* [Problem details]:
In the records below, find the lines that include "term" and copy each.

* [Records for processing]:
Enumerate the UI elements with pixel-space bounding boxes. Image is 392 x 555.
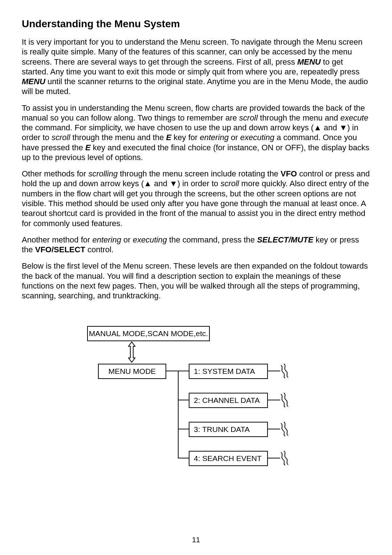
continuation-icon [279, 364, 290, 378]
term-entering: entering [200, 133, 229, 142]
continuation-icon [279, 422, 290, 436]
text: control. [85, 245, 114, 254]
term-executing: executing [240, 133, 274, 142]
key-e: E [166, 133, 171, 142]
text: through the menu and the [70, 133, 166, 142]
page-number: 11 [0, 536, 392, 544]
term-executing: executing [133, 235, 167, 244]
text: Another method for [22, 235, 92, 244]
key-menu: MENU [22, 77, 45, 86]
term-entering: entering [92, 235, 121, 244]
menu-flow-diagram: MANUAL MODE,SCAN MODE,etc. MENU MODE 1: … [65, 326, 327, 482]
paragraph-5: Below is the first level of the Menu scr… [22, 261, 370, 301]
diagram-option-box: 2: CHANNEL DATA [189, 393, 268, 408]
text: the command, press the [167, 235, 257, 244]
control-vfo-select: VFO/SELECT [35, 245, 85, 254]
text: or [121, 235, 133, 244]
diagram-line [178, 429, 189, 429]
paragraph-2: To assist you in understanding the Menu … [22, 103, 370, 163]
diagram-line [178, 400, 189, 400]
diagram-top-box: MANUAL MODE,SCAN MODE,etc. [87, 326, 210, 341]
diagram-line [268, 458, 280, 458]
double-arrow-icon [127, 341, 136, 363]
text: Other methods for [22, 169, 88, 178]
paragraph-3: Other methods for scrolling through the … [22, 169, 370, 228]
diagram-line [166, 371, 179, 371]
control-vfo: VFO [281, 169, 297, 178]
section-title: Understanding the Menu System [22, 18, 370, 30]
text: through the menu and [258, 113, 340, 122]
diagram-line [178, 371, 189, 371]
term-scroll: scroll [239, 113, 258, 122]
text: or [229, 133, 240, 142]
diagram-option-box: 4: SEARCH EVENT [189, 451, 268, 466]
diagram-line [178, 371, 179, 458]
key-e: E [85, 143, 91, 152]
diagram-option-box: 1: SYSTEM DATA [189, 364, 268, 379]
text: key for [171, 133, 200, 142]
diagram-line [178, 458, 189, 458]
continuation-icon [279, 451, 290, 465]
diagram-option-box: 3: TRUNK DATA [189, 422, 268, 437]
continuation-icon [279, 393, 290, 407]
term-execute: execute [340, 113, 368, 122]
diagram-line [268, 400, 280, 400]
term-scroll: scroll [52, 133, 70, 142]
diagram-line [268, 371, 280, 371]
key-select-mute: SELECT/MUTE [257, 235, 313, 244]
paragraph-1: It is very important for you to understa… [22, 37, 370, 97]
text: until the scanner returns to the origina… [22, 77, 368, 96]
diagram-menu-mode-box: MENU MODE [98, 364, 166, 379]
manual-page: Understanding the Menu System It is very… [0, 0, 392, 555]
text: through the menu screen include rotating… [118, 169, 281, 178]
key-menu: MENU [297, 57, 321, 66]
paragraph-4: Another method for entering or executing… [22, 235, 370, 255]
term-scroll: scroll [220, 179, 239, 188]
term-scrolling: scrolling [88, 169, 118, 178]
diagram-line [268, 429, 280, 429]
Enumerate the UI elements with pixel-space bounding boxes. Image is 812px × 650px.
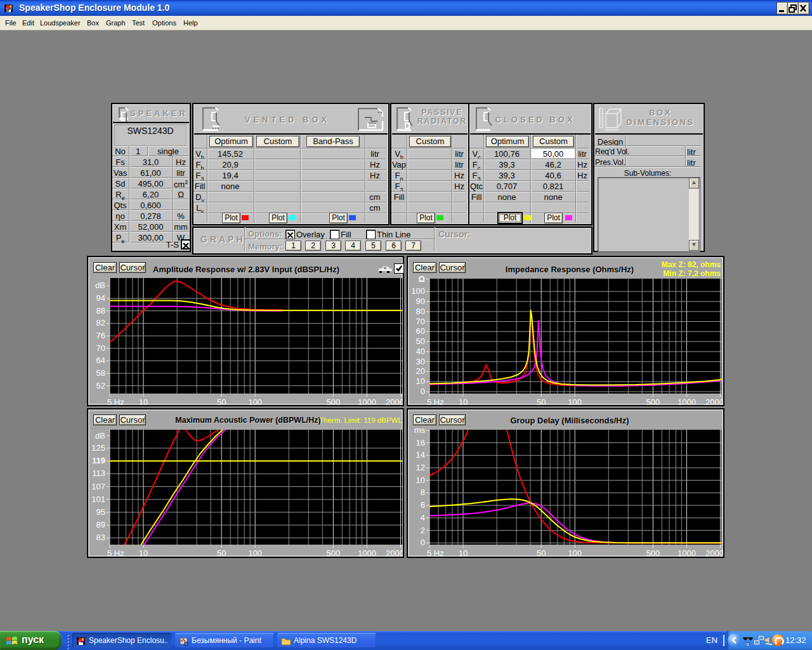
svg-text:1000: 1000	[358, 548, 376, 557]
svg-text:4: 4	[421, 513, 425, 522]
svg-text:8: 8	[421, 488, 425, 497]
svg-text:5 Hz: 5 Hz	[107, 548, 124, 557]
svg-text:0: 0	[421, 538, 425, 547]
svg-text:6: 6	[421, 500, 425, 510]
svg-text:50: 50	[537, 397, 546, 405]
svg-text:ms: ms	[414, 425, 426, 435]
svg-text:58: 58	[96, 368, 105, 378]
svg-text:64: 64	[96, 355, 105, 365]
svg-text:125: 125	[91, 443, 105, 453]
svg-text:60: 60	[416, 326, 425, 336]
svg-text:1000: 1000	[678, 548, 696, 557]
svg-text:82: 82	[96, 318, 105, 328]
svg-text:500: 500	[327, 397, 341, 405]
svg-text:500: 500	[646, 548, 660, 557]
svg-text:1000: 1000	[678, 397, 696, 405]
svg-text:80: 80	[416, 307, 425, 316]
svg-text:q: q	[747, 642, 749, 647]
svg-text:119: 119	[92, 456, 105, 465]
svg-text:10: 10	[459, 548, 468, 557]
svg-text:M: M	[6, 9, 9, 13]
svg-text:16: 16	[416, 438, 425, 448]
svg-text:10: 10	[416, 475, 425, 485]
svg-text:52: 52	[96, 381, 105, 390]
svg-text:dB: dB	[95, 281, 105, 290]
svg-text:10: 10	[139, 397, 148, 405]
svg-text:76: 76	[96, 331, 105, 340]
svg-text:Ω: Ω	[419, 274, 425, 284]
svg-text:107: 107	[91, 482, 105, 491]
svg-text:2: 2	[421, 526, 425, 535]
svg-text:14: 14	[416, 450, 425, 460]
svg-text:50: 50	[217, 548, 226, 557]
svg-text:95: 95	[96, 507, 105, 517]
svg-text:94: 94	[96, 293, 105, 303]
svg-text:50: 50	[416, 336, 425, 346]
svg-text:83: 83	[96, 533, 105, 542]
svg-text:10: 10	[459, 397, 468, 405]
svg-text:100: 100	[248, 548, 262, 557]
svg-text:88: 88	[96, 306, 105, 315]
svg-text:70: 70	[416, 317, 425, 326]
svg-text:2000: 2000	[705, 397, 723, 405]
svg-text:40: 40	[416, 347, 425, 356]
svg-text:10: 10	[416, 376, 425, 386]
svg-text:10: 10	[139, 548, 148, 557]
svg-text:2000: 2000	[386, 548, 403, 557]
svg-text:5 Hz: 5 Hz	[107, 397, 124, 405]
svg-text:500: 500	[646, 397, 660, 405]
svg-text:dB: dB	[95, 431, 105, 441]
svg-text:50: 50	[537, 548, 546, 557]
svg-text:100: 100	[568, 397, 582, 405]
svg-text:90: 90	[416, 296, 425, 306]
svg-text:100: 100	[411, 286, 425, 296]
svg-text:100: 100	[248, 397, 262, 405]
svg-text:5 Hz: 5 Hz	[427, 397, 444, 405]
svg-text:12: 12	[416, 463, 425, 472]
svg-text:500: 500	[327, 548, 341, 557]
svg-text:101: 101	[91, 494, 105, 504]
svg-text:20: 20	[416, 366, 425, 376]
svg-text:100: 100	[568, 548, 582, 557]
svg-text:89: 89	[96, 520, 105, 529]
svg-text:2000: 2000	[386, 397, 403, 405]
svg-text:70: 70	[96, 343, 105, 353]
svg-text:50: 50	[217, 397, 226, 405]
svg-text:5 Hz: 5 Hz	[427, 548, 444, 557]
svg-text:2000: 2000	[705, 548, 723, 557]
svg-text:113: 113	[92, 468, 105, 478]
svg-text:0: 0	[421, 387, 425, 396]
svg-text:30: 30	[416, 357, 425, 366]
svg-text:1000: 1000	[358, 397, 376, 405]
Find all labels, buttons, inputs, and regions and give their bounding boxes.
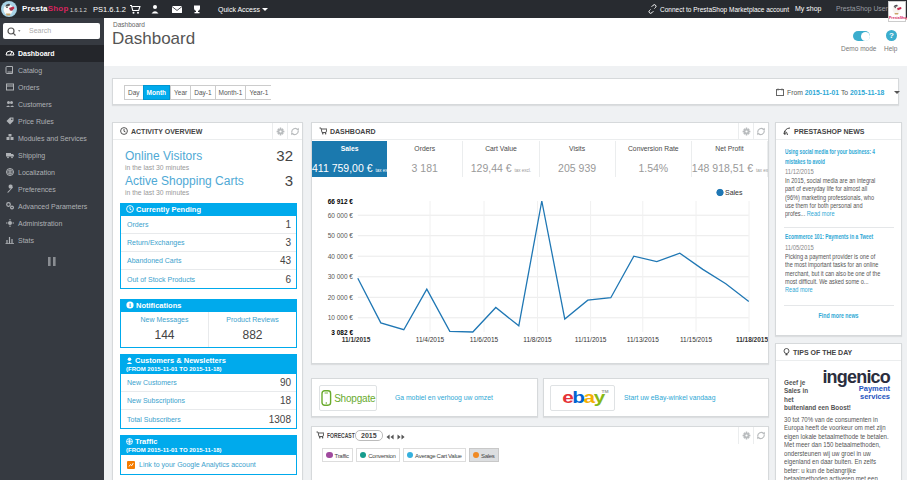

* [Response below]:
term-entering: entering [200, 133, 229, 142]
term-executing: executing [240, 133, 274, 142]
term-executing: executing [133, 235, 167, 244]
term-entering: entering [92, 235, 121, 244]
term-scroll: scroll [239, 113, 258, 122]
term-execute: execute [340, 113, 368, 122]
term-scroll: scroll [52, 133, 70, 142]
term-scroll: scroll [220, 179, 239, 188]
term-scrolling: scrolling [88, 169, 118, 178]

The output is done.